The Abrams family is swinging into the Spidey universe this September. 

Filmmaker J.J. Abrams and his son Henry Abrams announced on Thursday, June 20 that they have written a brand-new Spider-Man comic series that will start from issue number one.

The father-son duo dropped the news in a video uploaded to the official Twitter account for Marvel Entertainment. The New York Times then published the full scoop on the Abramses' upcoming Spider-Man comic. 

Featuring art from Sara Pichelli, coloring from Dave Stewart, and cover art by Olivier Coipel, the new Spider-Man comic is a five-part miniseries that introduces a new villain named Cadaverous. The elder Abrams teased that his and his son's Spidey comic will depict Peter Parker "in a way you haven't seen him before," and the two can't wait for readers to witness the story unfold. 

Abrams further explained that this Spider-Man comic has been a long time coming, as Marvel Comics editor Nick Lowe had asked him to collaborate on a book several times before. A partnership never really formed until last year, when Abrams began talking with Henry and the idea "sort of happened organically."

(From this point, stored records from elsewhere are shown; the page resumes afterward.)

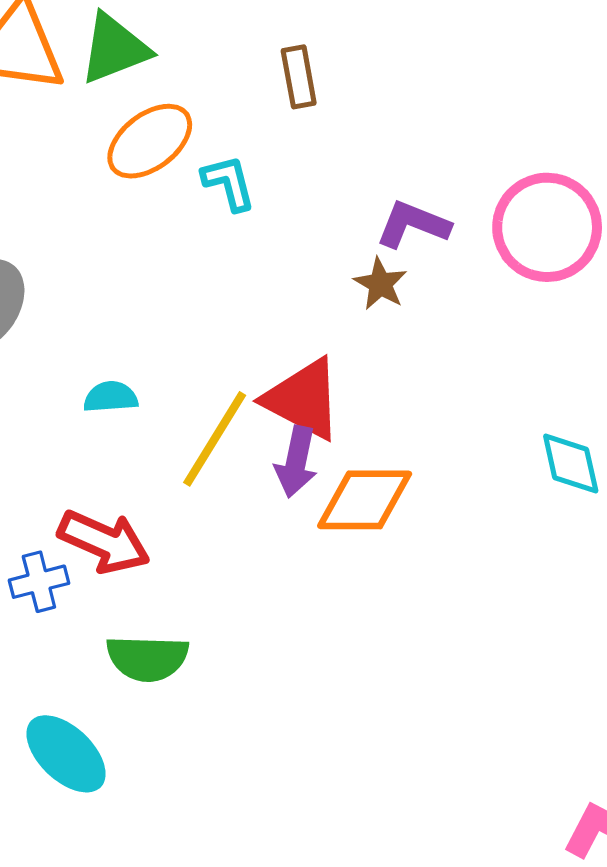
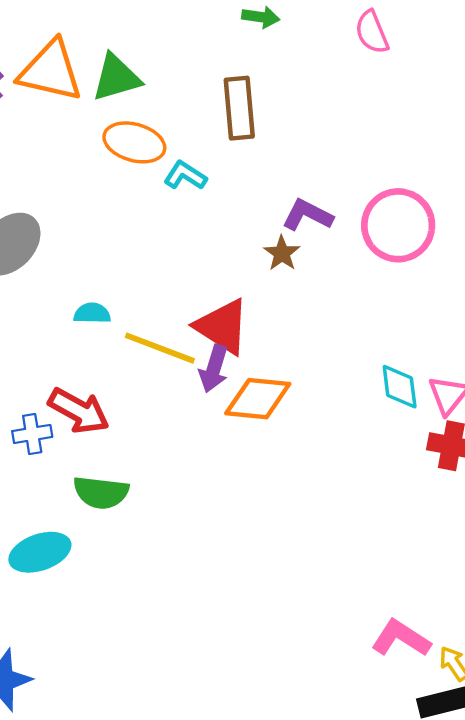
brown rectangle: (299, 77) -> (239, 108), size x1.5
orange ellipse: (150, 141) -> (134, 142), turned 48
cyan L-shape: (229, 183) -> (185, 176), turned -48
yellow line: (215, 439) -> (160, 348), turned 74
cyan ellipse: (66, 754) -> (40, 552), turned -68

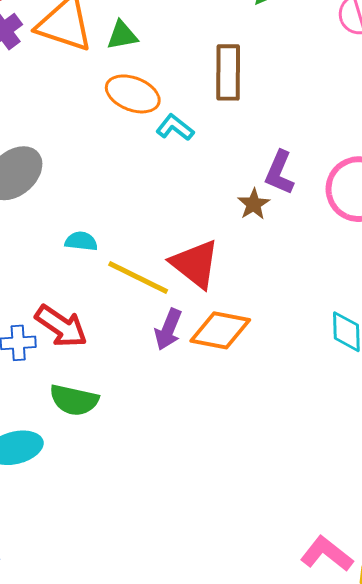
green triangle: (116, 78) -> (122, 35), size x0.7
purple L-shape: (307, 215) -> (279, 173), turned -99
purple arrow: (214, 369) -> (168, 329), moved

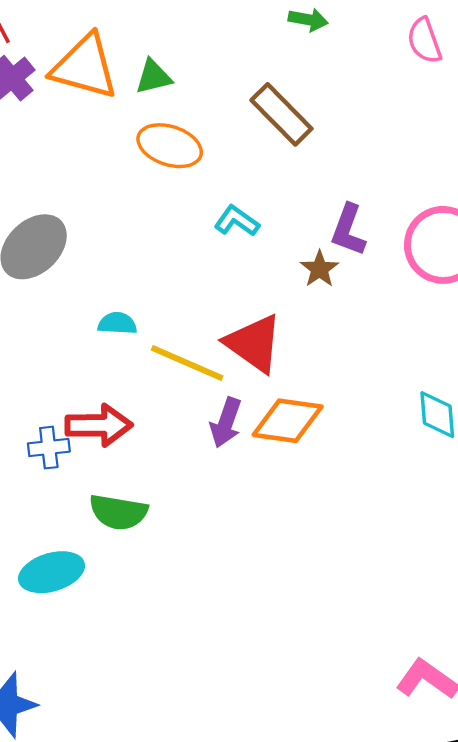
brown rectangle: (228, 72) -> (281, 114), turned -42
cyan L-shape: (175, 127) -> (237, 221), moved
red arrow: (61, 326) -> (99, 425), turned -32

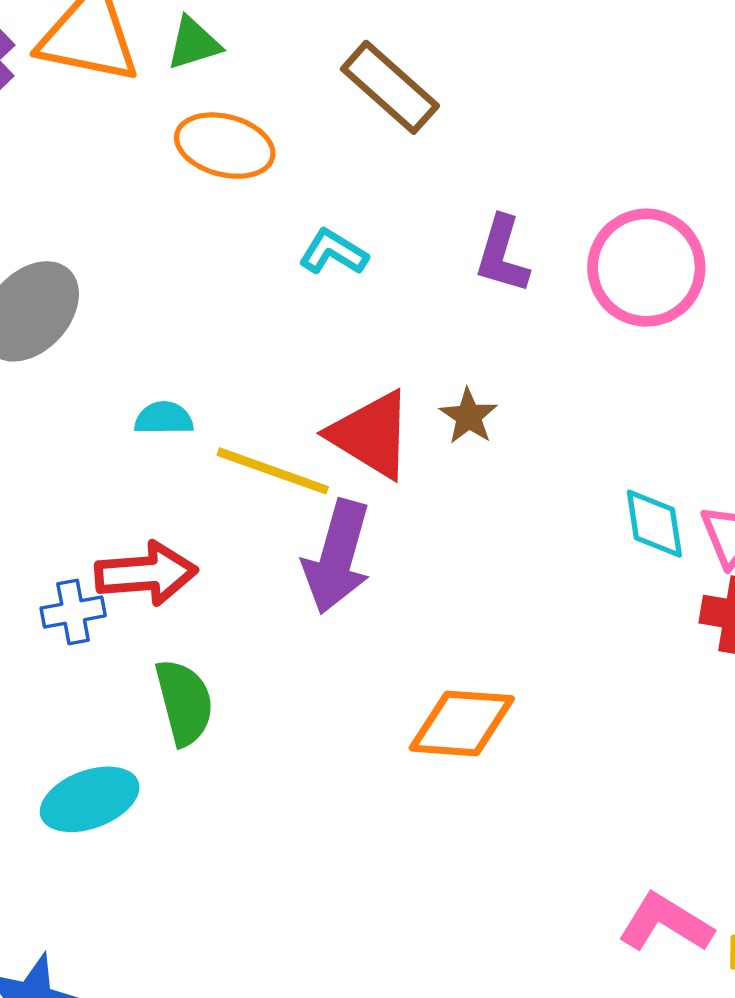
brown star: (320, 269) -> (469, 416), moved
orange diamond: (288, 421) -> (462, 723), moved
purple arrow: (226, 423) -> (337, 557), size x1.5
green semicircle: (118, 512) -> (184, 702), turned -110

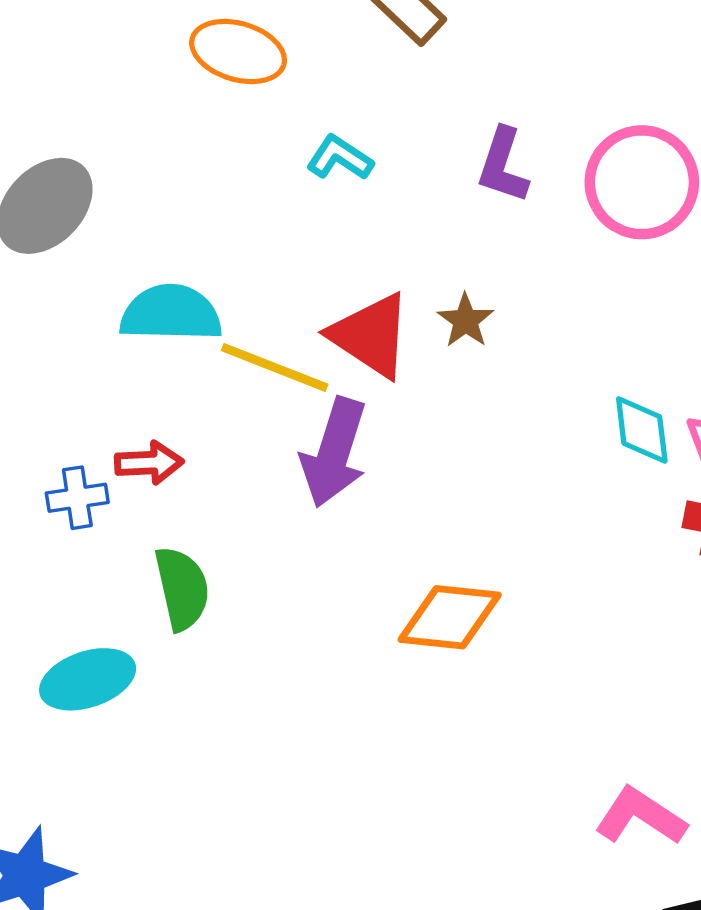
cyan semicircle: (164, 418) -> (171, 313), size x1.8
red arrow: (146, 574) -> (149, 463), size x0.7

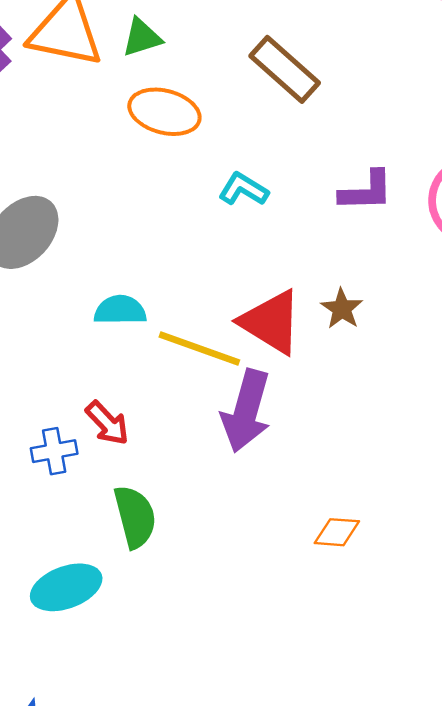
purple L-shape: (503, 165) -> (366, 191), turned -108
cyan semicircle: (171, 313) -> (120, 310), size x0.7
red arrow: (149, 463) -> (107, 423), turned 51
orange diamond: (450, 617) -> (337, 532), size x0.6

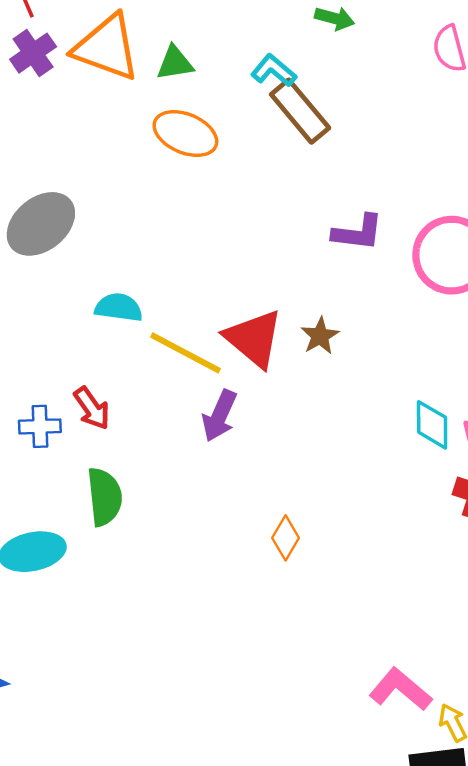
cyan L-shape: (243, 189) -> (274, 71), moved
purple arrow: (246, 411) -> (219, 416), size x0.7
orange diamond: (337, 532) -> (286, 538), turned -72

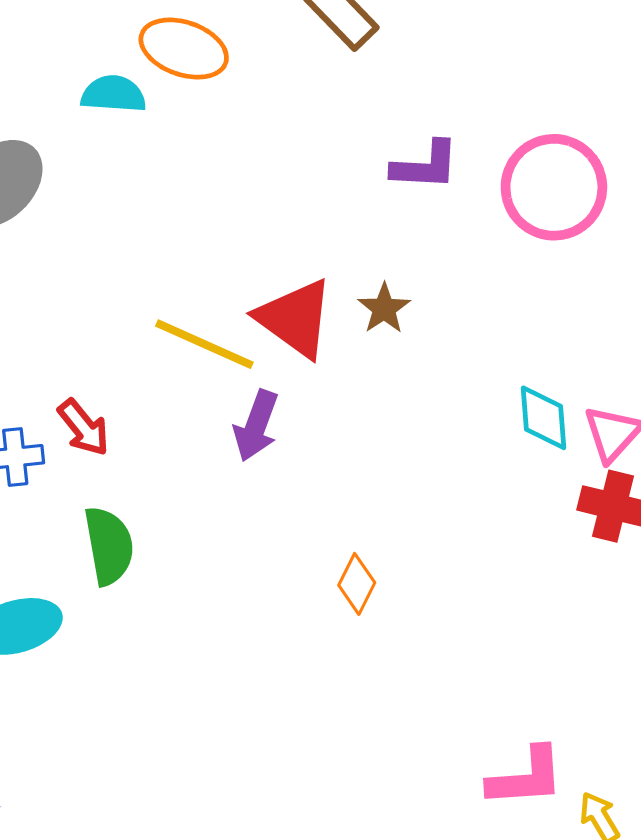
cyan semicircle: (119, 307) -> (114, 94), moved
pink L-shape: (401, 689) -> (526, 777), turned 140

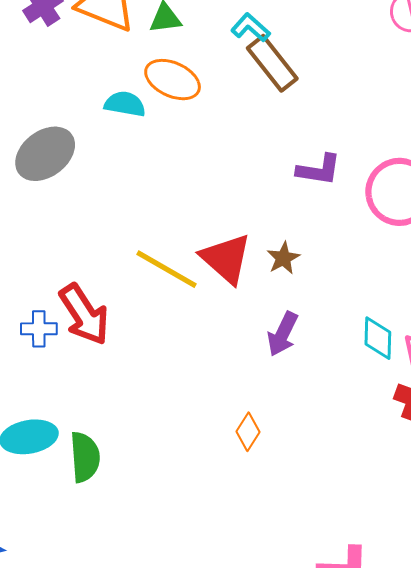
purple arrow: (256, 426) -> (283, 334), moved
red arrow: (84, 428) -> (84, 314), size x1.6
green semicircle: (109, 546) -> (85, 457), moved

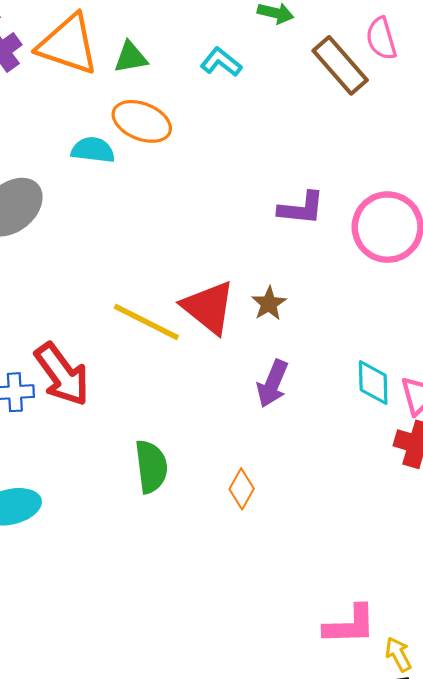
brown rectangle: (272, 63) -> (340, 65), moved
green semicircle: (85, 457) -> (151, 467), moved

"And that has been the joy of this. Even though I've been talking to Nick for a long time, weirdly, this feels like it just sort of evolved from the conversations of Henry and I, having ideas that got us excited and Nick being open to the collaboration," said Abrams. 

Henry agreed with his father's assessment in saying that their comic miniseries shows is a "new and different and exciting take on Spider-Man." Admittedly nervous to make the announcement but incredibly excited, Henry told The New York Times that he's buzzing with anticipation for the comic to hit shelves this fall and is thankful that he had the opportunity to create a new version of Spider-Man.

"I feel like I've developed not just as a writer, but someone that can appreciate stories more. Spider-Man is one of those superheroes where the more you read about him, for me at least, the less I understand him," he said. "He's so anti-everything that you'd expect from a hero. I think Stan Lee said something about putting the human in superhuman. That is what we're trying to do."

While this announcement is sure to get many Marvel fans hyped, it may disappoint others. Leading up to this news drop, Marvel had been releasing teaser images that some took as hints that the company would be releasing a full comic book adaptation of director Sam Raimi's unproduced Spider-Man 4 script. This is, as we know, not what the marketing push was for. A few diehard Spidey fans are already feeling let down, but we here at Looper feel that the Abramses' comic can be cool enough to cushion the blow of not getting a Spider-Man 4 print adaptation. 

Look forward to picking up Spider-Man #1 from J.J. and Henry Abrams in September.